Haïti/capitaliste : les mises en place se poursuivent
Le 9 juillet dernier, le Conseil de développement économique et social (CDES) a été lancé par Laurent Lamothe, Premier ministre et ministre des Affaires Etrangères. L’objectif de cette instance est de « simplifier les procédures administratives et de faciliter l’investissement privé » selon les responsables. Le Premier ministre a présenté l’entrepreneur Jerry Tardieu qui présidera le conseil pendant un laps de temps, et, Louis Naux Pierre, l’actuel chef de cabinet des Affaires étrangères en est le coordonnateur général.
L’autre mission confiée au CDES, selon le Premier ministre est d’« organiser et de piloter le dialogue social entre les différents secteurs de la vie nationale.
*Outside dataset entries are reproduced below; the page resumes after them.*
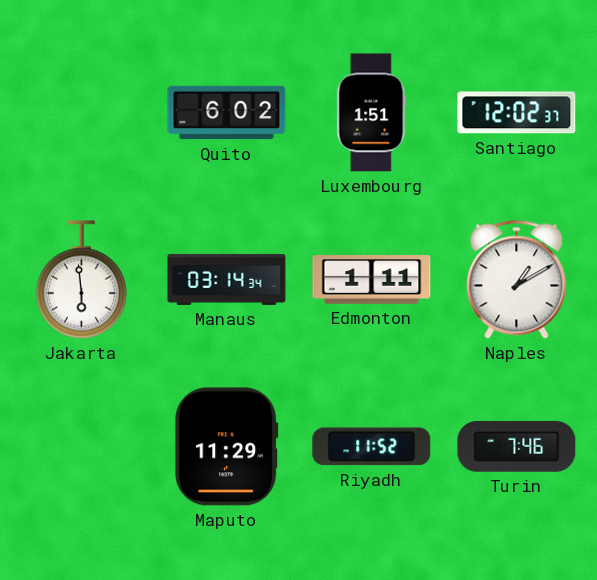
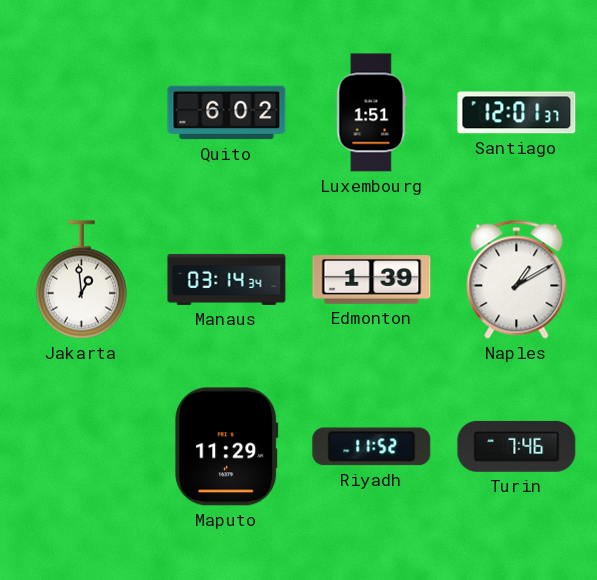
Santiago: 12:02 -> 12:01
Jakarta: 5:59 -> 12:59
Edmonton: 1:11 -> 1:39
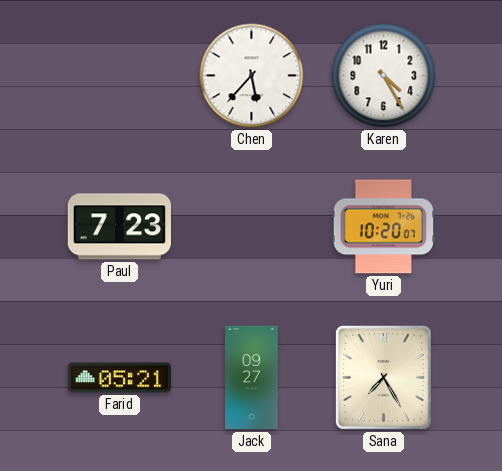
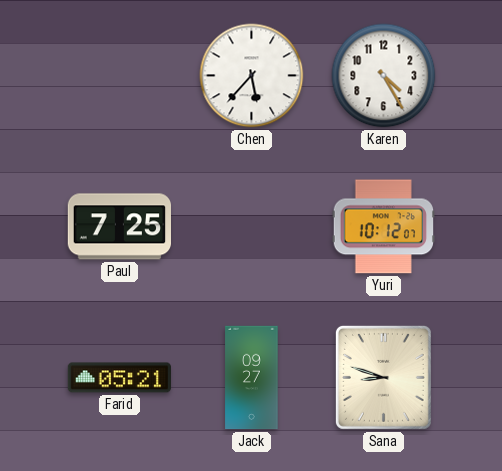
Paul: 7:23 -> 7:25
Yuri: 10:20 -> 10:12
Sana: 7:25 -> 8:48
Il doit également veiller à l’harmonisation des politiques sectorielles » (MPN, 10 juillet). Donc on prévoit qu’il peut y avoir des troubles sociales à partir des mises en place du système capitaliste en cours. Alors, on peut dire qu’on veut passer du système semi-féodal à un capitalisme qu’on peut qualifier de « sauvage », en douceur sans casses, est-il possible ? Politiquement, le système semi-féodal est affaibli depuis la mort du dictateur François Duvalier et, aujourd’hui, il n’a pratiquement plus de leadership politique, et son affaiblissement économique est dû à l’envahissement du marché par des produits nord-américains.
L’anéantissement des tarifs douaniers a permis tout cela, et avec la disparition de la production nationale pour qu’il n’y ait pas de grand bouleversement social, la présence d’une force d’occupation pour mater tout velléité de changement contraire aux intérêts de l’empire. Mais, il serait naïf de croire que tous les vestiges du système sont anéantis, on n’a qu’à regarder la lutte d’arrière garde qui se poursuit au sein de l’administration publique.
Dans la foulée, un protocole d’accord a été signé entre l’Institut national de formation professionnelle (INFP), le Bureau de la secrétaire d’état à la formation professionnelle (BSEFP) et le Bureau international du travail (BIT). Ce protocole d’accord, dit-on, rentre dans le cadre de la reconstruction du pays. « Cet Accord est d’une importance capitale, car, si au niveau du gouvernement nous parlons d’emploi qui est l’un des axes prioritaires, il faut que nous ayons une main-d’œuvre qualifiée » (HPN, 10 juillet) avait déclaré la secrétaire d’état à la formation professionnelle Mme Marina Gourge et c’est tout dit.
Timidement des investisseurs arrivent depuis le 8 juillet. Un groupe ayant à leur tête l’entrepreneur nord-américain d’origine haïtienne M. Jean G. Aurélien, fondateur et président directeur général de Scimetrika qui travaille dans la santé publique a rencontré les dirigeants du Centre de facilitation d’investissement, le ministre du Commerce et la ministre du Tourisme. Un projet de complexe hôtelier prés du lac Azuei dans le plateau central présenté par ces investisseurs est à l’étude.
Mais, l’accent est plutôt mis sur la zone franche CARACOL. Le président Michel Joseph Martelly s’y est rendu récemment pour superviser les travaux en cours et pour inciter l’implantation des entreprises. Est-ce pourquoi M. Martelly a salué les dirigeants de la compagnie Peinture/caraïbe déjà sur place. Rappelons qu’il est ouï-dire de la création de milliers d’emplois dans cette zone franche ; les usines qui devraient s’installer seront spécialisées dans la confection de vêtements pour l’exportation. Que bénéficiera donc Haïti ? Surtout que la zone franche est construite sur des terres cultivables. Doit-on dire adieu à la production nationale. En tout cas, on peut prévoir que les nouvelles luttes prendront naissance à partir de ces zones franches qu’on veut installer partout dans le pays, car elles sont en nette contradiction avec un développement endogène.